The beauty of the bright white villa lies in the exciting geometrical shapes and the exceptional high quality of construction. Yet the modest style is far from being common architectural solutions. The asymmetrically structured facades with their vast glazed surfaces, and the vertically shifted roof levels make both the building and the interior spaces characteristic.
The architects strived to design the building as functional as possible, and for the sake of the overall high architectural quality, their attention has encompassed even the tiniest details of the interior design. The reasonably linked spaces, the striking zone connections, and the enduring materials, as well as the furniture and fittings all create a delicate, yet cosy environment for the everyday life of the family of four.

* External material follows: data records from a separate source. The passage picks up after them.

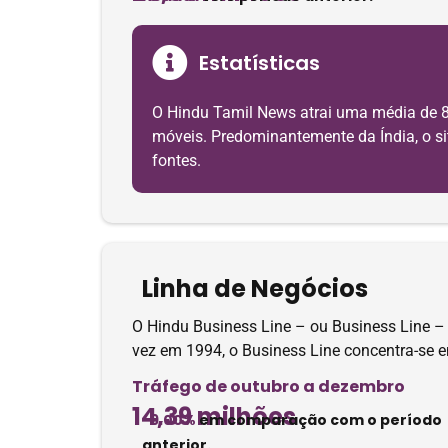
Estatísticas
O Hindu Tamil News atrai uma média de 8
móveis. Predominantemente da Índia, o sit
fontes.
Linha de Negócios
O Hindu Business Line – ou Business Line – 
vez em 1994, o Business Line concentra-se e
Tráfego de outubro a dezembro
14,39 milhões
-9.00%
em comparação com o período
anterior.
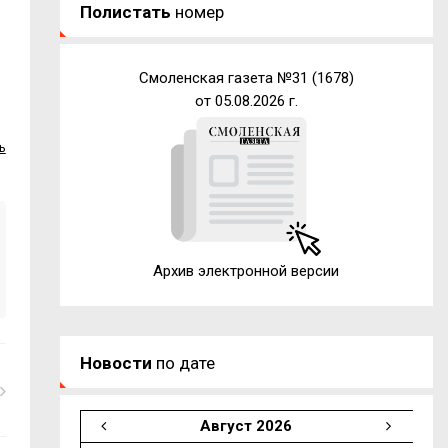
Полистать
номер
Смоленская газета №31 (1678)
от 05.08.2026 г.
ь
Архив электронной версии
Новости
по дате
Август 2026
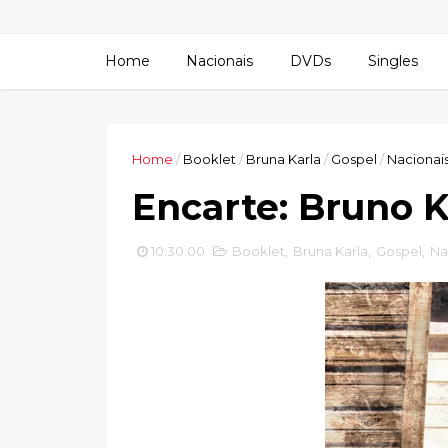
Home
Nacionais
DVDs
Singles
Home
/
Booklet
/
Bruna Karla
/
Gospel
/
Nacionai
Encarte: Bruno K
10:30:00
Booklet
,
Bruna Karla
,
Gospel
,
Na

An imposing stairway escalates to the entrance, which opens into a separate guest apartment and to a large contiguous social space with spectacularly elaborated elements. Not only the cityscape but also the well-maintained garden becomes part of the interior through the glass surfaces of the slightly divided breakfast room, dining hall and living room.

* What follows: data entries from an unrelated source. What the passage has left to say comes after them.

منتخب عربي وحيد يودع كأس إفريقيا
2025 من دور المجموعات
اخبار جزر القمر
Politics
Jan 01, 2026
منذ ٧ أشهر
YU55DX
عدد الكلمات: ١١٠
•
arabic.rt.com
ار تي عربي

The crossing line between the zones of different functions is seemingly blurred, and the borders are marked with distinctive attractive architectural solutions, however the consequent and delicate material usage unite these areas into a definite whole. The space is divided by the granite grey kitchen with a massive American walnut fronted wardrobe on its back, or by the brownish grey grained tiles pillar that incorporates the fireplace and splits the duplex living room into separate parts.

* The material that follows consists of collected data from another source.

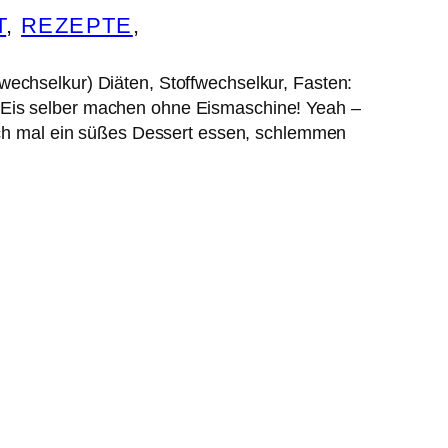
T
, 
REZEPTE
, 
echselkur) Diäten, Stoffwechselkur, Fasten:
Eis selber machen ohne Eismaschine! Yeah –
och mal ein süßes Dessert essen, schlemmen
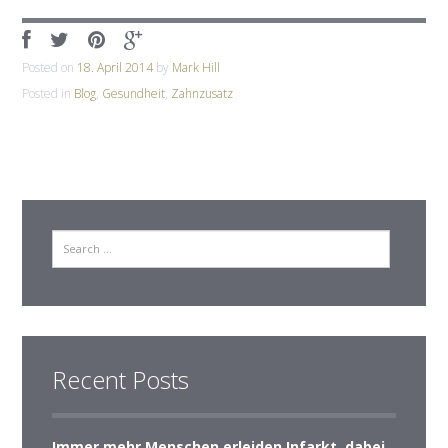
Posted on
18. April 2014
by
Mark Hill
Posted in
Blog
,
Gesundheit
,
Zahnzusatz
Search
Recent Posts
Immer mehr Menschen erleiden Infarkt, dabei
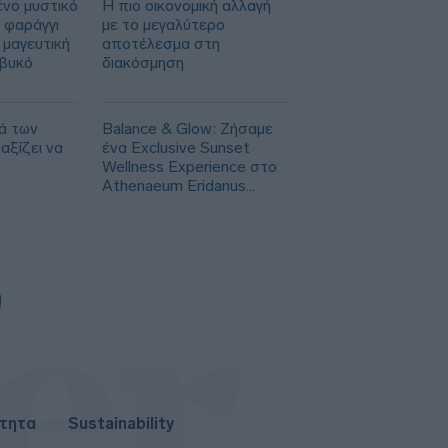
ένο μυστικό
Η πιο οικονομική αλλαγή
 φαράγγι
με το μεγαλύτερο
 μαγευτική
αποτέλεσμα στη
ιβυκό
διακόσμηση
ά των
Balance & Glow: Ζήσαμε
αξίζει να
ένα Exclusive Sunset
Wellness Experience στο
Athenaeum Eridanus
Luxury Hotel
ότητα
Sustainability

The latter genuinely leads our eyesight up to the library and to the second living-room found on the first storey, making the different floors appear connected. The gallery is nevertheless the most spectacular point of the house, since through its large windows which open into more directions it provides a real terrific view. The first storey also accommodates the kid rooms and their separate bathrooms, as well as the triad of the bed-and bathroom and the wardrobe of the parents.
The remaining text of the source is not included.